Relationships between franchisees and franchisors are similar to a marriage where problems surface once the honeymoon is over and if not resolved can lead down an emotional and costly path.
Franchise Expert Tracy Eaton believes franchisees often get caught up in the excitement of buying into a business at the start then question their decision once reality and hard ongoing work kicks in.
“This can happen once the initial intense training and support period from their franchisor is complete and they no longer have training wheels on,” says Ms Eaton.
“There is no doubt buying a franchise is the safest path to having your own business because it is a proven system yet you still need to build sales, work hard and take responsibility or risk failure,” she said.
“Relationship breakdowns between franchisees and franchisors are one of the biggest challenges within the industry.”
“Partnerships either breakdown and end, continue existing because it’s too hard to get out of it or work on the issues to thrive and grow over time.”
“In 2015, depending on the industry, between 11 and 18 percent franchisees either sold or handed back franchises.”
“Communication breakdowns, mismatched expectations, diverging priorities and lack of perspective or future vision are key triggers for problems between franchisees and franchisors.”
“Those who are succeeding in the franchise industry are seeking independent advice and mentoring to take the emotion out of their actions and gain objective perspective, allowing them to understand and accept both sides in the relationship.”
“Constant promotions by franchisors can be seen by franchisees as an added expense but they fail to realise they can leverage those promotions by turning new customers into repeat customers for long term profit gain.”
“One happy franchisee looking to become a multi-unit operator wanted to exit the business almost overnight because of a change their franchisor made to the product which greatly impacted their profitability in the short term.”
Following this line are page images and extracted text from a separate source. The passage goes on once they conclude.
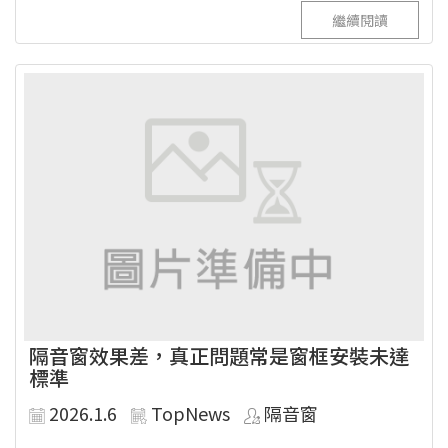
繼續閱讀
隔音窗效果差，真正問題常是窗框安裝未達
標準
2026.1.6
TopNews
隔音窗
...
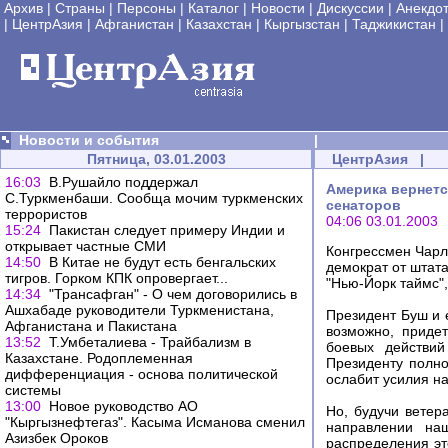
Архив
|
Страны
|
Персоны
|
Каталог
|
Новости
|
Дискуссии
|
Анекдо
|
ЦентрАзия
|
Афганистан
|
Казахстан
|
Кыргызстан
|
Таджикистан
|
Новости и события
|
Пятница, 03.01.2003
ЦентрАзия
|
16:03
В.Рушайло поддержал
Америка вернетс
С.Туркменбаши. Сообща мочим туркменских
сенаторов
террористов
04:06 03.01.2003
15:24
Пакистан следует примеру Индии и
открывает частные СМИ
Конгрессмен Чарль
14:50
В Китае не будут есть бенгальских
демократ от штат
тигров. Горком КПК опровергает...
"Нью-Йорк таймс",
14:34
"Трансафган" - О чем договорились в
Ашхабаде руководители Туркменистана,
Президент Буш и 
Афганистана и Пакистана
возможно, приде
13:52
Т.Умбеталиева - Трайбализм в
боевых действий
Казахстане. Родоплеменная
Президенту полн
дифференциация - основа политической
ослабит усилия н
системы
13:00
Новое руководство АО
Но, будучи ветер
"Кыргызнефтегаз". Касыма Исманова сменил
направлении на
Азизбек Ороков
распределения эт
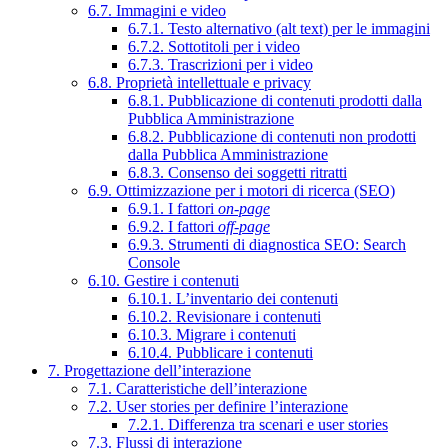
6.7. Immagini e video
6.7.1. Testo alternativo (alt text) per le immagini
6.7.2. Sottotitoli per i video
6.7.3. Trascrizioni per i video
6.8. Proprietà intellettuale e privacy
6.8.1. Pubblicazione di contenuti prodotti dalla
Pubblica Amministrazione
6.8.2. Pubblicazione di contenuti non prodotti
dalla Pubblica Amministrazione
6.8.3. Consenso dei soggetti ritratti
6.9. Ottimizzazione per i motori di ricerca (SEO)
6.9.1. I fattori
on-page
6.9.2. I fattori
off-page
6.9.3. Strumenti di diagnostica SEO: Search
Console
6.10. Gestire i contenuti
6.10.1. L’inventario dei contenuti
6.10.2. Revisionare i contenuti
6.10.3. Migrare i contenuti
6.10.4. Pubblicare i contenuti
7. Progettazione dell’interazione
7.1. Caratteristiche dell’interazione
7.2. User stories per definire l’interazione
7.2.1. Differenza tra scenari e user stories
7.3. Flussi di interazione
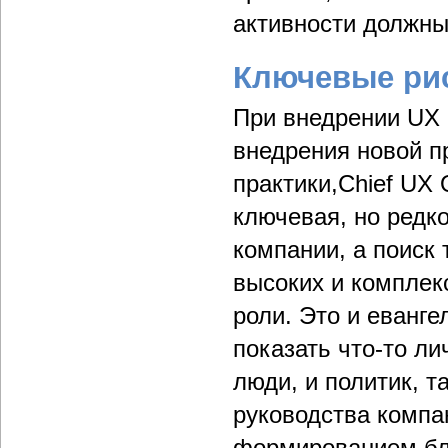
активности должны
Ключевые ри
При внедрении UX 
внедрения новой п
практики,Chief UX 
ключевая, но редко
компании, а поиск 
высоких и комплек
роли. Это и еванге
показать что-то л
люди, и политик, т
руководства компа
формированием бло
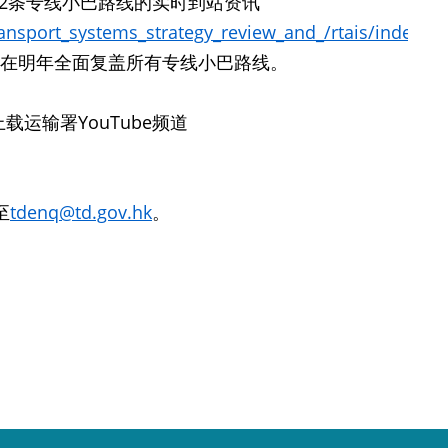
2条专线小巴路线的实时到站资讯
ransport_systems_strategy_review_and_/rtais/index.ht
期在明年全面复盖所有专线小巴路线。
运输署YouTube频道
至
tdenq@td.gov.hk
。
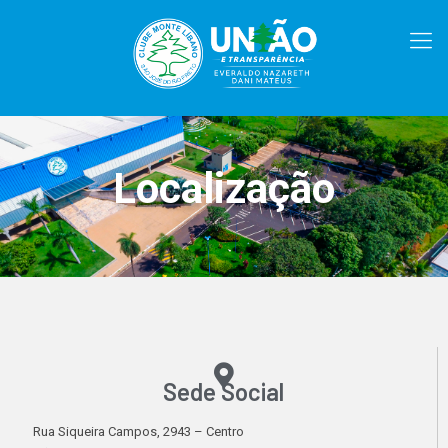
Localização
Sede Social​
Rua Siqueira Campos, 2943 – Centro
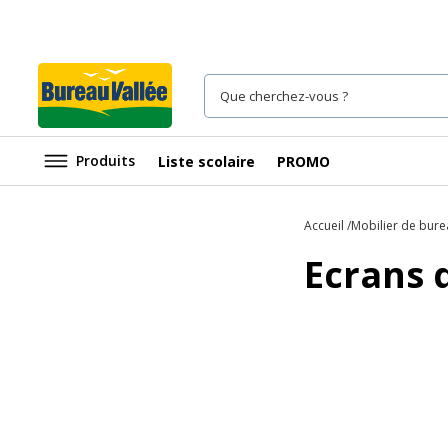
Produits
Liste scolaire
PROMO
Accueil
Mobilier de bure
Ecrans 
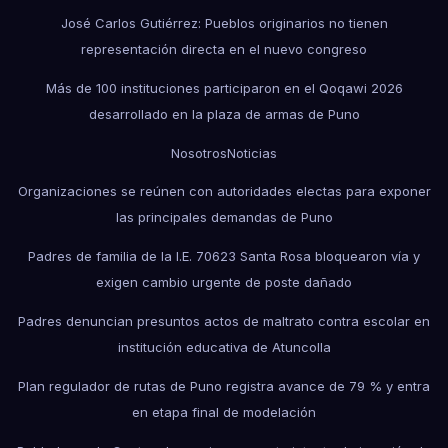
José Carlos Gutiérrez: Pueblos originarios no tienen
representación directa en el nuevo congreso
Más de 100 instituciones participaron en el Qoqawi 2026
desarrollado en la plaza de armas de Puno
Nosotros
Noticias
Organizaciones se reúnen con autoridades electas para exponer
las principales demandas de Puno
Padres de familia de la I.E. 70623 Santa Rosa bloquearon vía y
exigen cambio urgente de poste dañado
Padres denuncian presuntos actos de maltrato contra escolar en
institución educativa de Atuncolla
Plan regulador de rutas de Puno registra avance de 79 % y entra
en etapa final de modelación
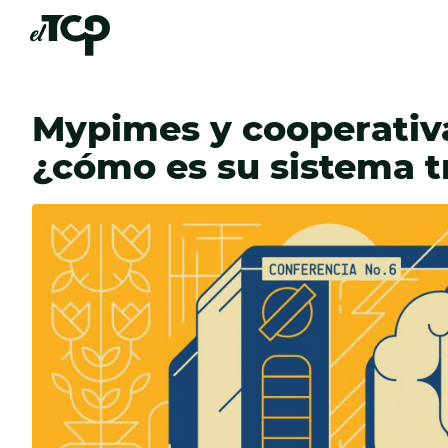
Mypimes y cooperativ
¿cómo es su sistema t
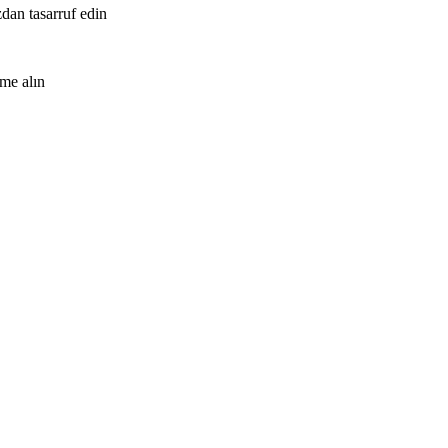
zdan tasarruf edin
me alın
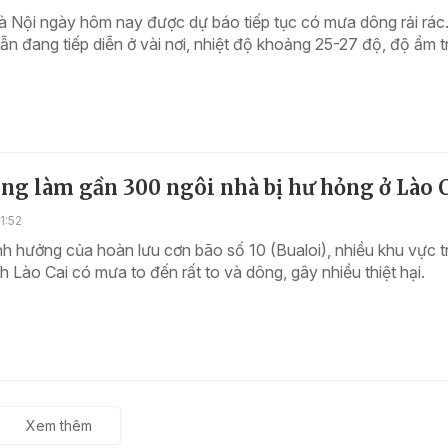
Hà Nội ngày hôm nay được dự báo tiếp tục có mưa dông rải rác
n đang tiếp diễn ở vài nơi, nhiệt độ khoảng 25-27 độ, độ ẩm t
ng làm gần 300 ngôi nhà bị hư hỏng ở Lào 
1:52
h hưởng của hoàn lưu cơn bão số 10 (Bualoi), nhiều khu vực t
nh Lào Cai có mưa to đến rất to và dông, gây nhiều thiệt hại.
Xem thêm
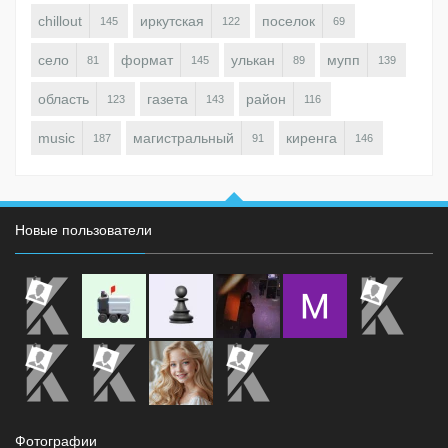
chillout
иркутская
поселок
145
122
69
село
формат
улькан
мупп
81
145
89
139
область
газета
район
123
143
116
music
магистральный
киренга
187
91
146
Новые пользователи
Фотографии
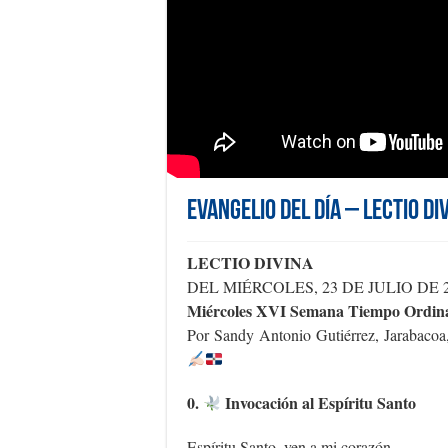
Evangelio del día – Lectio Di
LECTIO DIVINA
DEL MIÉRCOLES, 23 DE JULIO DE 
Miércoles XVI Semana Tiempo Ordin
Por Sandy Antonio Gutiérrez, Jarabaco
0.
Invocación al Espíritu Santo
Espíritu Santo, ven a mi corazón.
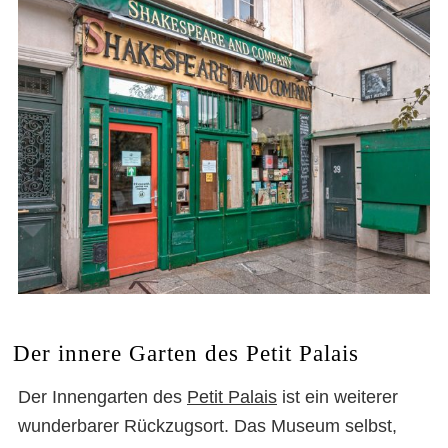
Der innere Garten des Petit Palais
Der Innengarten des
Petit Palais
ist ein weiterer
wunderbarer Rückzugsort. Das Museum selbst,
“Franchisors face a lot of criticism yet they need to stay open to feedback from their franchisees and third parties for the partnership to be profitable for all.”
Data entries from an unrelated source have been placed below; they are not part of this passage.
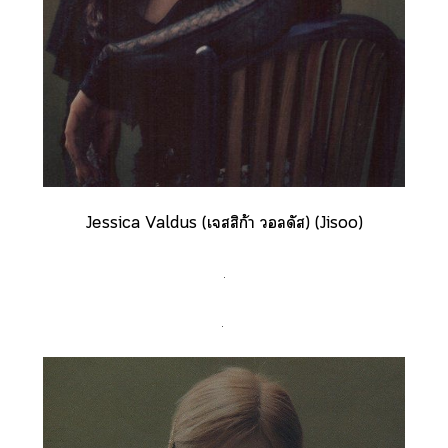
Jessica Valdus (เสสิก้า ลดัส) (Jisoo)
.
.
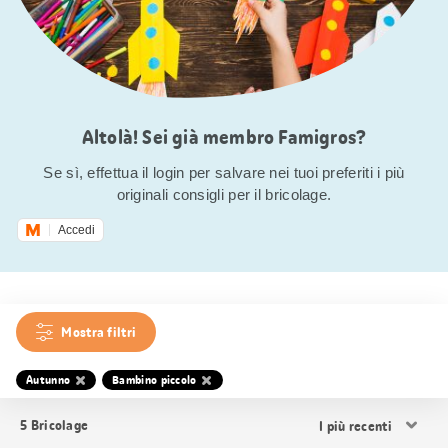
Altolà! Sei già membro Famigros?
Se sì, effettua il login per salvare nei tuoi preferiti i più
originali consigli per il bricolage.
Accedi
Mostra filtri
Autunno
Bambino piccolo
Ordina
5
Bricolage
i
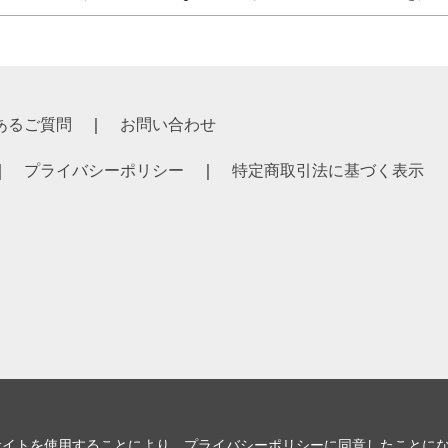
あるご質問
お問い合わせ
プライバシーポリシー
特定商取引法に基づく表示
サイトを使用することにより、
プライバシーポリシー
に同意したことに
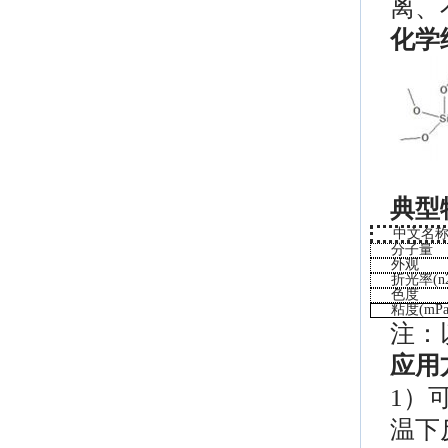
离、
化学
典型
中文名
分子量
外观
折光率
(n
色度
粘度
(mPa
注：
应用
1）
温下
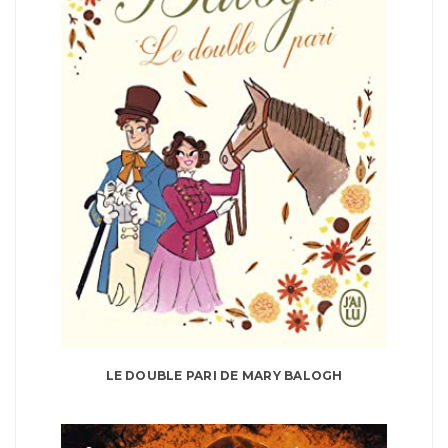
LE DOUBLE PARI DE MARY BALOGH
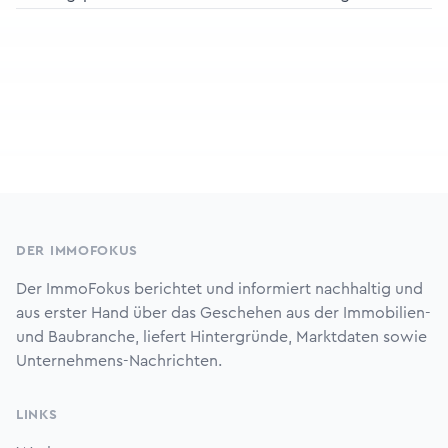
Footer
DER IMMOFOKUS
Der ImmoFokus berichtet und informiert nachhaltig und
aus erster Hand über das Geschehen aus der Immobilien-
und Baubranche, liefert Hintergründe, Marktdaten sowie
Unternehmens-Nachrichten.
LINKS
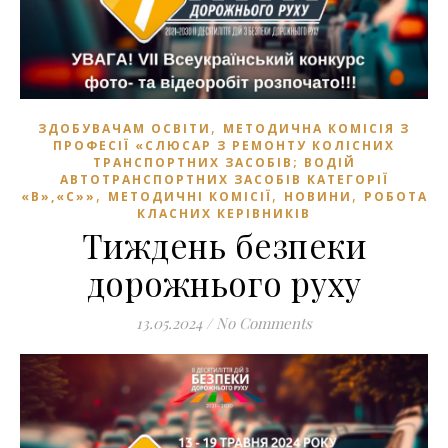
,
ЗДОБУВАЧАМ ОСВІТИ
МЕТОДИЧНА КОМІСІЯ З
ПРОФЕСІЇ «СЛЮСАР З РЕМОНТУ КОЛІСНИХ
ТРАНСПОРТНИХ ЗАСОБІВ; ВОДІЙ
АВТОТРАНСПОРТНИХ ЗАСОБІВ КАТЕГОРІЇ
,
,
,
«В»,«С»»
МЕТОДИЧНІ КОМІСІЇ
НОВИНИ
РОБОТА
КЛАСНИХ КЕРІВНИКІВ
Тиждень безпеки
дорожнього руху
13.05.2024
/
No Comments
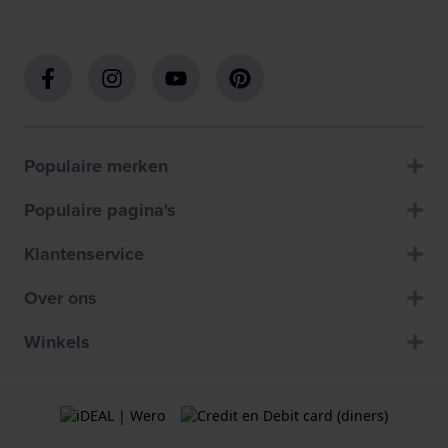
Populaire merken
Populaire pagina's
Klantenservice
Over ons
Winkels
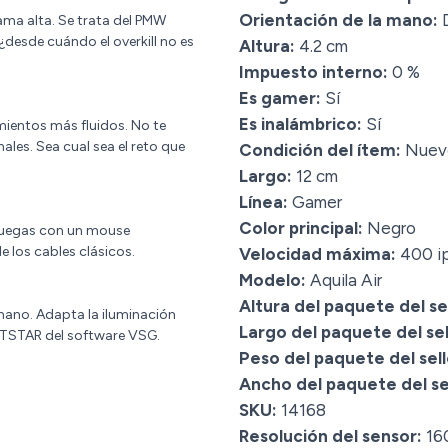
Orientación de la mano:
D
ma alta. Se trata del PMW
¿desde cuándo el overkill no es
Altura:
4.2 cm
Impuesto interno:
0 %
Es gamer:
Sí
Es inalámbrico:
Sí
mientos más fluidos. No te
ales. Sea cual sea el reto que
Condición del ítem:
Nuev
Largo:
12 cm
Línea:
Gamer
Color principal:
Negro
 juegas con un mouse
e los cables clásicos.
Velocidad máxima:
400 i
Modelo:
Aquila Air
Altura del paquete del sel
 mano. Adapta la iluminación
Largo del paquete del sel
HTSTAR del software VSG.
Peso del paquete del sell
Ancho del paquete del sel
SKU:
14168
Resolución del sensor:
16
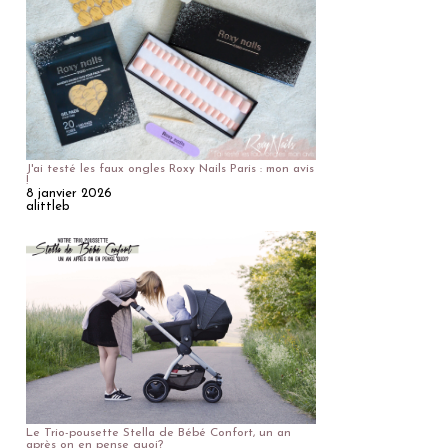
J'ai testé les faux ongles Roxy Nails Paris : mon avis
!
8 janvier 2026
alittleb
Le Trio-pousette Stella de Bébé Confort, un an
après on en pense quoi?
Ms Eaton said franchisees and franchisors can improve their relationships to both grow their business by:
1. Independent Advice: Find a mentor who has both franchise and business experience to get an objective view on your operations.
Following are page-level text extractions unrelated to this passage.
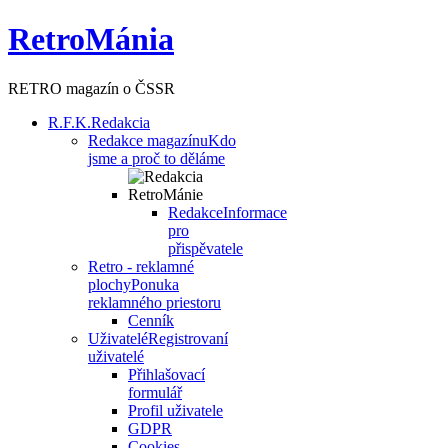
RetroMánia
RETRO magazín o ČSSR
R.F.K.
Redakcia
Redakce magazínu
Kdo
jsme a proč to děláme
Redakce
Informace
pro
přispěvatele
Retro - reklamné
plochy
Ponuka
reklamného priestoru
Cenník
Uživatelé
Registrovaní
uživatelé
Přihlašovací
formulář
Profil uživatele
GDPR
Cookies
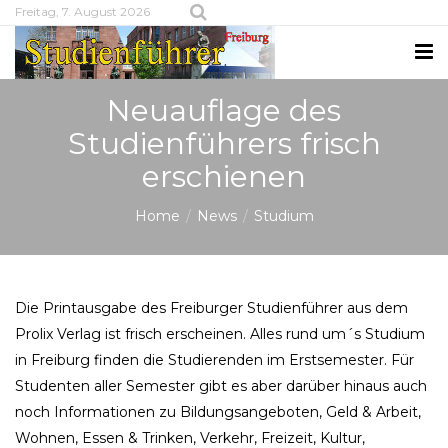
Freitag, 7. August 2026
Neuauflage des
Studienführers frisch
erschienen
Home
News
Studium
Die Printausgabe des Freiburger Studienführer aus dem
Prolix Verlag ist frisch erscheinen. Alles rund um´s Studium
in Freiburg finden die Studierenden im Erstsemester. Für
Studenten aller Semester gibt es aber darüber hinaus auch
noch Informationen zu Bildungsangeboten, Geld & Arbeit,
Wohnen, Essen & Trinken, Verkehr, Freizeit, Kultur,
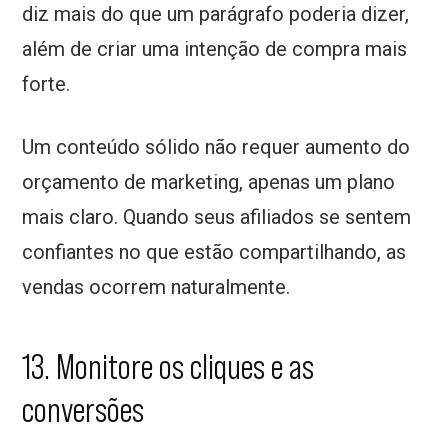
diz mais do que um parágrafo poderia dizer,
além de criar uma intenção de compra mais
forte.
Um conteúdo sólido não requer aumento do
orçamento de marketing, apenas um plano
mais claro. Quando seus afiliados se sentem
confiantes no que estão compartilhando, as
vendas ocorrem naturalmente.
13. Monitore os cliques e as
conversões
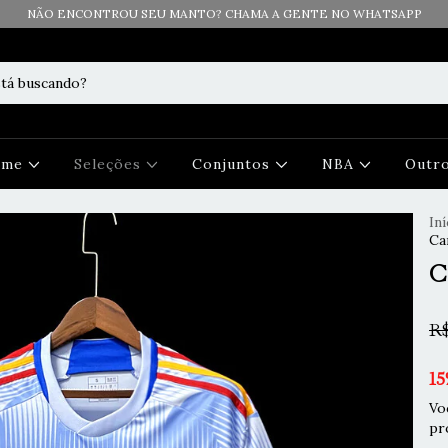
NÃO ENCONTROU SEU MANTO? CHAMA A GENTE NO WHATSAPP
Time
Seleções
Conjuntos
NBA
Outr
Iní
Ca
C
R$
15
Vo
pr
2. Profiling: Franchisors often profile potential franchisees which could be used to help both parties understand strengths and weaknesses throughout the course of their relationship.
3. Training: Franchisees shouldn’t rely solely on initial training from franchisors. They need to network, attend relevant seminars and keep up to date with what’s happening technology and business wise.
4. Expectations: Don’t expect either party to provide or comply with everything. Have an interdependent relationship not a dependent one.